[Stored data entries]

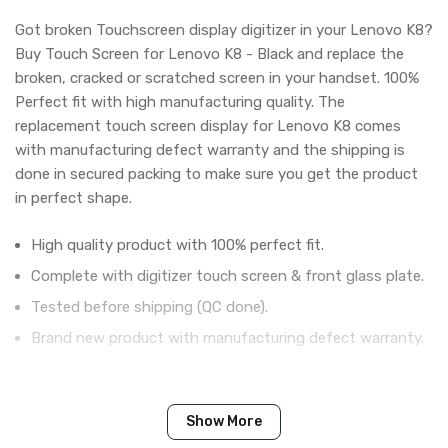
Got broken Touchscreen display digitizer in your Lenovo K8?
Buy Touch Screen for Lenovo K8 - Black and replace the
broken, cracked or scratched screen in your handset. 100%
Perfect fit with high manufacturing quality. The
replacement touch screen display for Lenovo K8 comes
with manufacturing defect warranty and the shipping is
done in secured packing to make sure you get the product
in perfect shape.
High quality product with 100% perfect fit.
Complete with digitizer touch screen & front glass plate.
Tested before shipping (QC done).
Brand new product with manufacturing defect warranty.
IN THE BOX
Show More
Sales Package
1 Piece of Touch Digitizer for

What to work on
Repeat every entry above word for word, and include no pictures.

Answer
Got broken Touchscreen display digitizer in your Lenovo K8?
Buy Touch Screen for Lenovo K8 - Black and replace the
broken, cracked or scratched screen in your handset. 100%
Perfect fit with high manufacturing quality. The
replacement touch screen display for Lenovo K8 comes
with manufacturing defect warranty and the shipping is
done in secured packing to make sure you get the product
in perfect shape.
High quality product with 100% perfect fit.
Complete with digitizer touch screen & front glass plate.
Tested before shipping (QC done).
Brand new product with manufacturing defect warranty.
IN THE BOX
Show More
Sales Package
1 Piece of Touch Digitizer for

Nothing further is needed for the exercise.